只見老前輩站了起來,揹着手,走了兩步,說道:“你們夏室即將發生一場宮廷政變!”
“什麼?”夏晚意驚訝地看着老前輩,“誰會發動政變?”
夏國因爲盛景一朝剛被夏永煦發動政變推翻不久,現在又要經歷政變?
真是風水輪流轉?亂了以後,誰都想做皇帝的節奏?!
“你的四皇叔篡得皇位之後,冊封的是長子夏榮爲太子,但是,你會覺得,有人服氣麼?”老前輩負手而立,看着夏晚意問道。
點了點頭,夏晚意說道:“夏榮雖是長子,卻偏文,如果天下安定,論文治,他最適合不過了,可是方今天下,已然風起雲湧,所以……有些捉襟見肘,尤其在武功之夏章面前!”
分析到這,夏晚意猛然驚醒,說道:“夏章!”
“沒錯!”老前輩接道,“論文治,夏章不及夏榮,論武功,夏榮不及夏章。如今夏章掌握着叛軍一半的兵馬,他豈會服氣?”
“如果真是這樣,他們是在自掘墳墓啊!”夏晚意一拳頭打在桌子上,“他們不知道我盛景大軍和討逆軍都對他們虎視眈眈麼?對了,老前輩,此事當真麼?”
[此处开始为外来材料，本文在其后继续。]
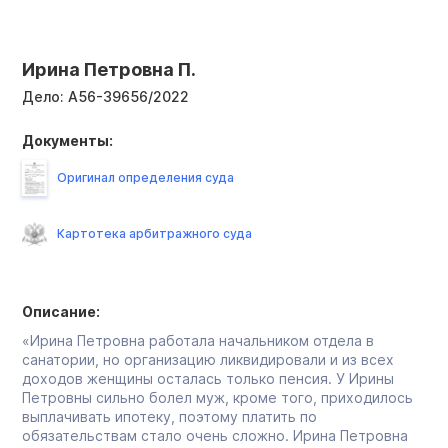
Ирина Петровна П.
Дело:
А56-39656/2022
Документы:
Оригинал определения суда
Картотека арбитражного суда
Описание:
«Ирина Петровна работала начальником отдела в
санатории, но организацию ликвидировали и из всех
доходов женщины осталась только пенсия. У Ирины
Петровны сильно болел муж, кроме того, приходилось
выплачивать ипотеку, поэтому платить по
обязательствам стало очень сложно. Ирина Петровна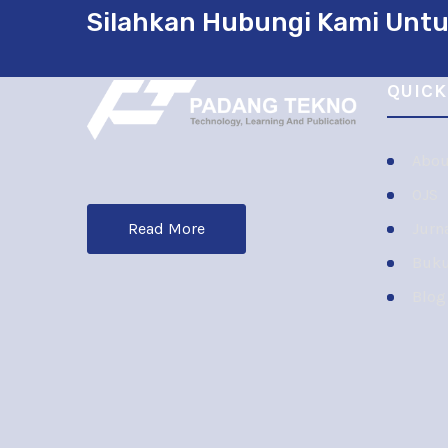
Silahkan Hubungi Kami Untu
QUICK
Abou
OJS
Jurn
Read More
Buk
Blog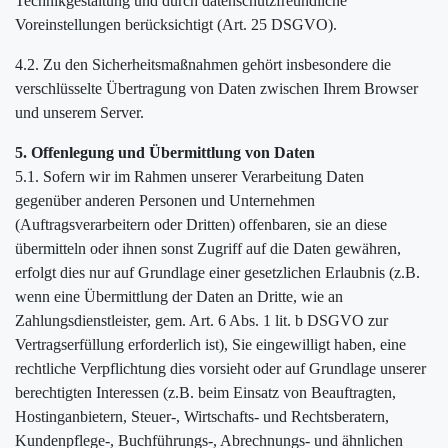
Technikgestaltung und durch datenschutzfreundliche
Voreinstellungen berücksichtigt (Art. 25 DSGVO).
4.2. Zu den Sicherheitsmaßnahmen gehört insbesondere die
verschlüsselte Übertragung von Daten zwischen Ihrem Browser
und unserem Server.
5. Offenlegung und Übermittlung von Daten
5.1. Sofern wir im Rahmen unserer Verarbeitung Daten
gegenüber anderen Personen und Unternehmen
(Auftragsverarbeitern oder Dritten) offenbaren, sie an diese
übermitteln oder ihnen sonst Zugriff auf die Daten gewähren,
erfolgt dies nur auf Grundlage einer gesetzlichen Erlaubnis (z.B.
wenn eine Übermittlung der Daten an Dritte, wie an
Zahlungsdienstleister, gem. Art. 6 Abs. 1 lit. b DSGVO zur
Vertragserfüllung erforderlich ist), Sie eingewilligt haben, eine
rechtliche Verpflichtung dies vorsieht oder auf Grundlage unserer
berechtigten Interessen (z.B. beim Einsatz von Beauftragten,
Hostinganbietern, Steuer-, Wirtschafts- und Rechtsberatern,
Kundenpflege-, Buchführungs-, Abrechnungs- und ähnlichen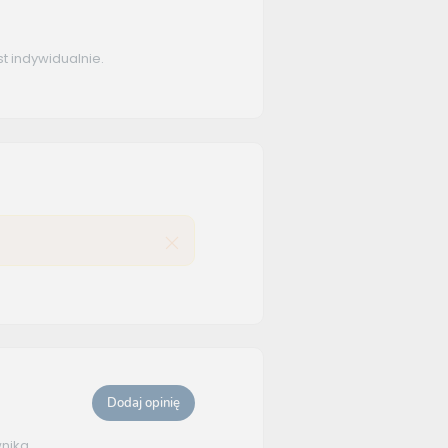
 indywidualnie.
Dodaj opinię
wnika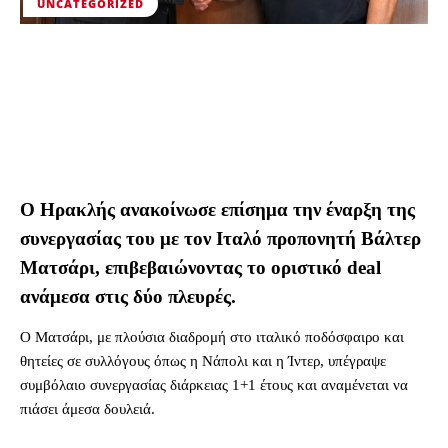
UNCATEGORIZED
Ο Ηρακλής ανακοίνωσε επίσημα την έναρξη της
συνεργασίας του με τον Ιταλό προπονητή Βάλτερ
Ματσάρι, επιβεβαιώνοντας το οριστικό deal
ανάμεσα στις δύο πλευρές.
Ο Ματσάρι, με πλούσια διαδρομή στο ιταλικό ποδόσφαιρο και
θητείες σε συλλόγους όπως η Νάπολι και η Ίντερ, υπέγραψε
συμβόλαιο συνεργασίας διάρκειας 1+1 έτους και αναμένεται να
πιάσει άμεσα δουλειά.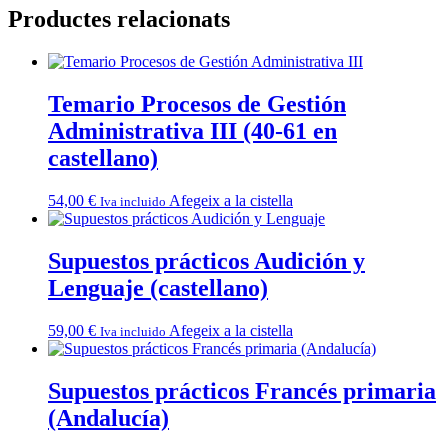
Productes relacionats
Temario Procesos de Gestión
Administrativa III (40-61 en
castellano)
54,00
€
Afegeix a la cistella
Iva incluido
Supuestos prácticos Audición y
Lenguaje (castellano)
59,00
€
Afegeix a la cistella
Iva incluido
Supuestos prácticos Francés primaria
(Andalucía)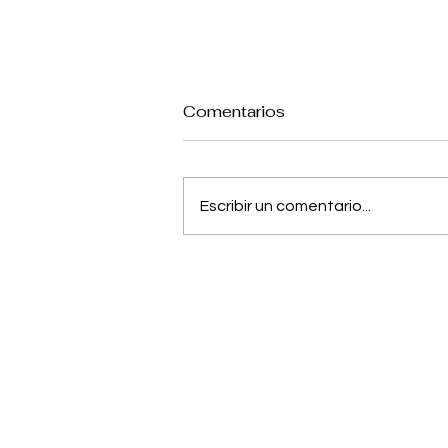
Comentarios
Escribir un comentario...
Jujutsu Kaisen: Anuncian
película sobre el pasado
de Gojo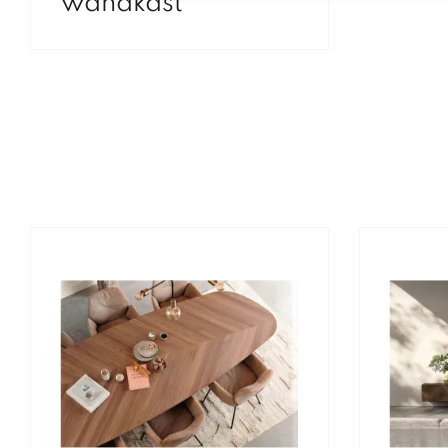
wandkast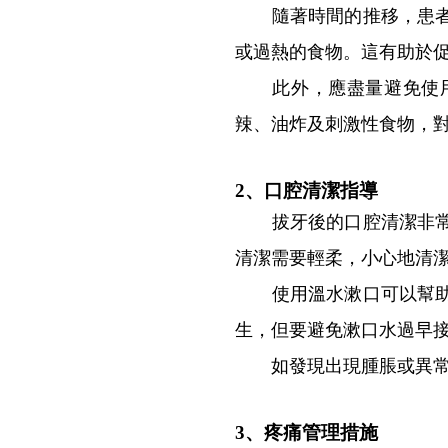
隨著時間的推移，患者可
或過熱的食物。這有助於
此外，應盡量避免使用
辣、油炸及刺激性食物，
2、口腔清潔指導
拔牙後的口腔清潔非常重
清潔需要輕柔，小心地清
使用溫水漱口可以幫助保
生，但要避免漱口水過早
如發現出現腫脹或異常情
3、疼痛管理措施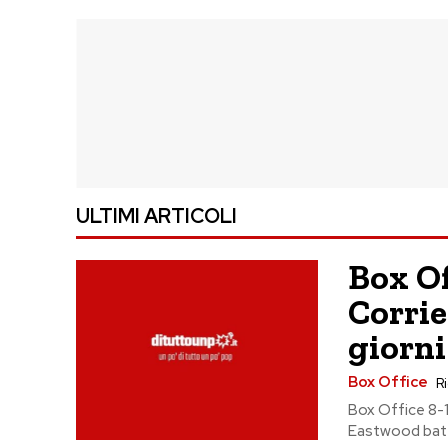
ULTIMI ARTICOLI
Box Off
Corrie
giorn
Box Office
Ri
Box Office 8-1
Eastwood batte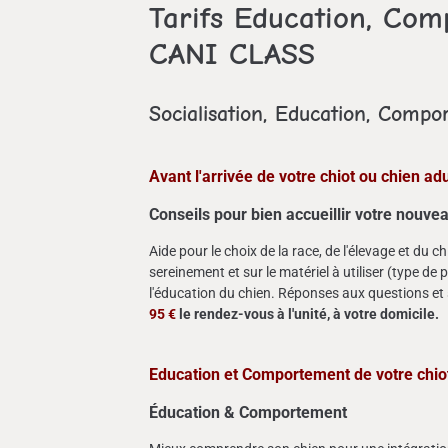
Tarifs Education, Com
CANI CLASS
Socialisation, Education, Compo
Avant l'arrivée de votre chiot ou chien ad
Conseils pour bien accueillir votre nouve
Aide pour le choix de la race, de l'élevage et du c
sereinement et sur le matériel à utiliser (type de p
l'éducation du chien. Réponses aux questions et su
95 €
le rendez-vous à l'unité, à votre domicile.
Education et Comportement de votre chiot
Éducation &
Comportement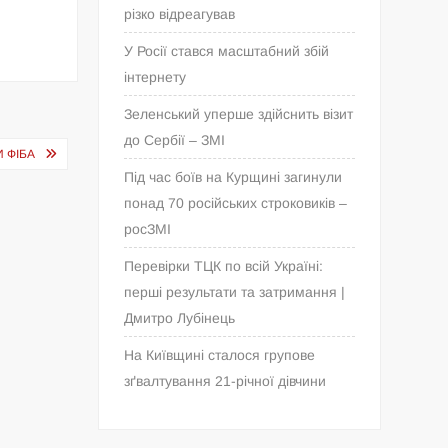
різко відреагував
У Росії стався масштабний збій
інтернету
Зеленський уперше здійснить візит
до Сербії – ЗМІ
И ФІБА
Під час боїв на Курщині загинули
понад 70 російських строковиків –
росЗМІ
Перевірки ТЦК по всій Україні:
перші результати та затримання |
Дмитро Лубінець
На Київщині сталося групове
зґвалтування 21-річної дівчини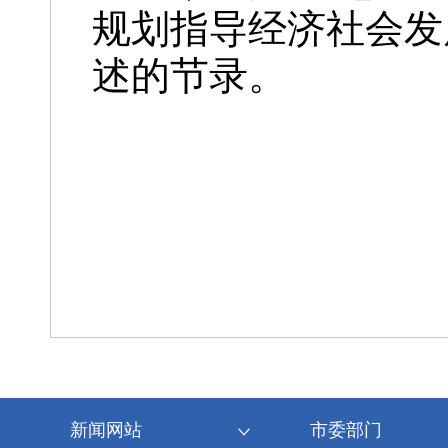
规划指导经济社会发
述的节录。
新闻网站
市委部门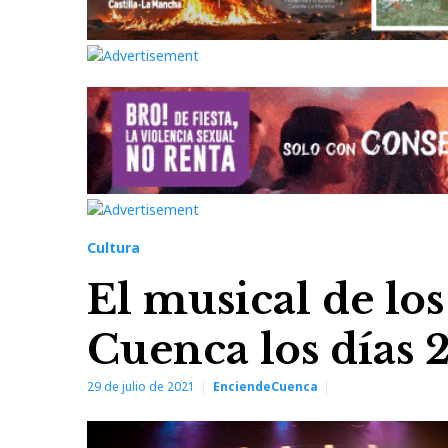
Cultura
El musical de los
Cuenca los días 2
29 de julio de 2021
EnciendeCuenca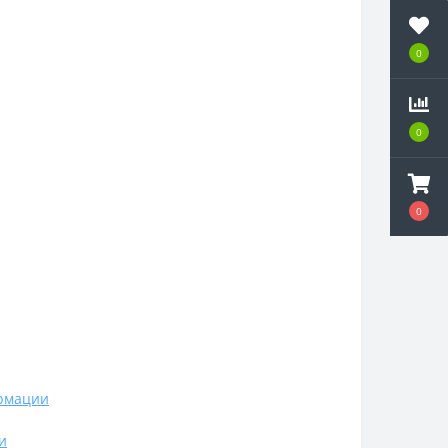
0
0
0
ормации
и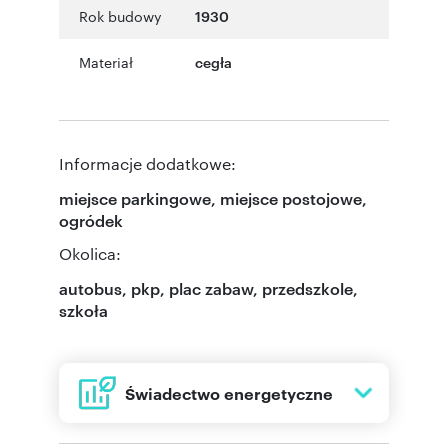
Rok budowy
1930
Materiał
cegła
Informacje dodatkowe:
miejsce parkingowe, miejsce postojowe,
ogródek
Okolica:
autobus, pkp, plac zabaw, przedszkole,
szkoła
Świadectwo energetyczne
Energia
71,50 kWh/(m² rok)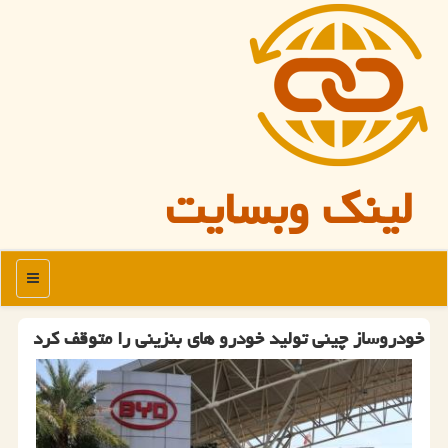
لینک وبسایت
منو
خودروساز چینی تولید خودرو های بنزینی را متوقف کرد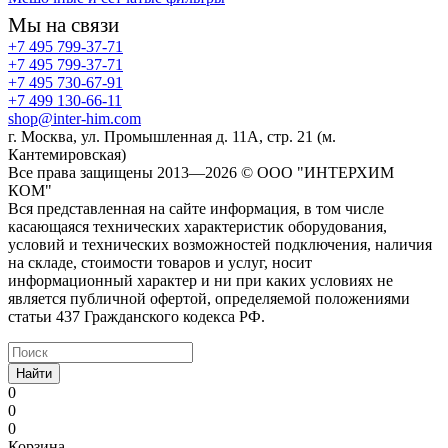
Мы на связи
+7 495 799-37-71
+7 495 799-37-71
+7 495 730-67-91
+7 499 130-66-11
shop@inter-him.com
г. Москва, ул. Промышленная д. 11А, стр. 21 (м.
Кантемировская)
Все права защищены 2013—2026 © OOO "ИНТЕРХИМ
КОМ"
Вся представленная на сайте информация, в том числе
касающаяся технических характеристик оборудования,
условий и технических возможностей подключения, наличия
на складе, стоимости товаров и услуг, носит
информационный характер и ни при каких условиях не
является публичной офертой, определяемой положениями
статьи 437 Гражданского кодекса РФ.
Найти
0
0
0
Корзина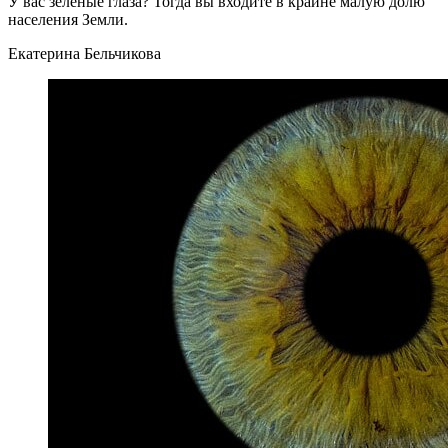
У вас зеленые глаза? Тогда вы входите в крайне малую долю
населения Земли.
Екатерина Бельчикова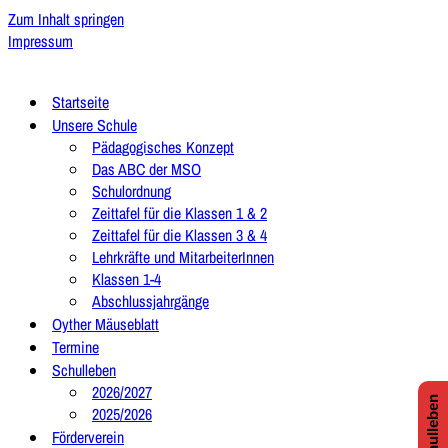
Zum Inhalt springen
Impressum
Startseite
Unsere Schule
Pädagogisches Konzept
Das ABC der MSO
Schulordnung
Zeittafel für die Klassen 1 & 2
Zeittafel für die Klassen 3 & 4
Lehrkräfte und MitarbeiterInnen
Klassen 1-4
Abschlussjahrgänge
Oyther Mäuseblatt
Termine
Schulleben
2026/2027
2025/2026
Förderverein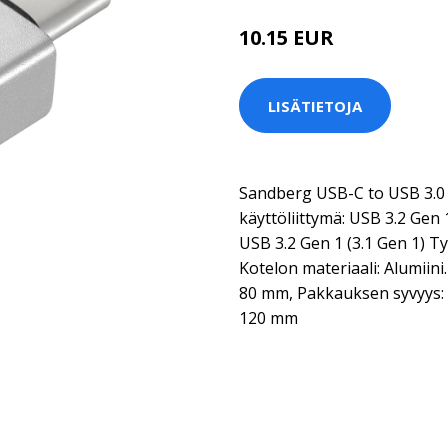
10.15 EUR
LISÄTIETOJA
Sandberg USB-C to USB 3.0
käyttöliittymä: USB 3.2 Gen 1
USB 3.2 Gen 1 (3.1 Gen 1) T
Kotelon materiaali: Alumiini
80 mm, Pakkauksen syvyys:
120 mm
老前輩微微點頭,說道:“老夫雖然知道夏章會政變,但不知道其幕後指使者是誰?!”
夏晚意覺得不可思議!慕傾月坐在一旁靜靜地聽着他們的對話,時不時也表現出了驚訝。
“這還有幕後指使者?”
“嗯!”老前輩又走兩步,然後說道,“夏章論心計,是幹不過夏榮的,而夏章背後來一個更善於心計的,就另當別論了。”
“那此人會是誰呢?”夏晚意琢磨着。
只見老前輩緩緩地搖了搖頭,猜都猜不出。
思索了一會,夏晚意問道: “老前輩你是如何知道的?”
“嘿嘿。”老前輩一笑,拿過自己的茶杯抿了一口茶水,回味一下之後,他說道,“我就使了些伎倆請夏章的心腹喝了幾杯,就套出了他的話。”
“這也行?那人還是不是心腹了?”夏晚意笑道,忽然想到了什麼,止住了笑容後,他說道,“夏章的心思,難道他老爹不知道?”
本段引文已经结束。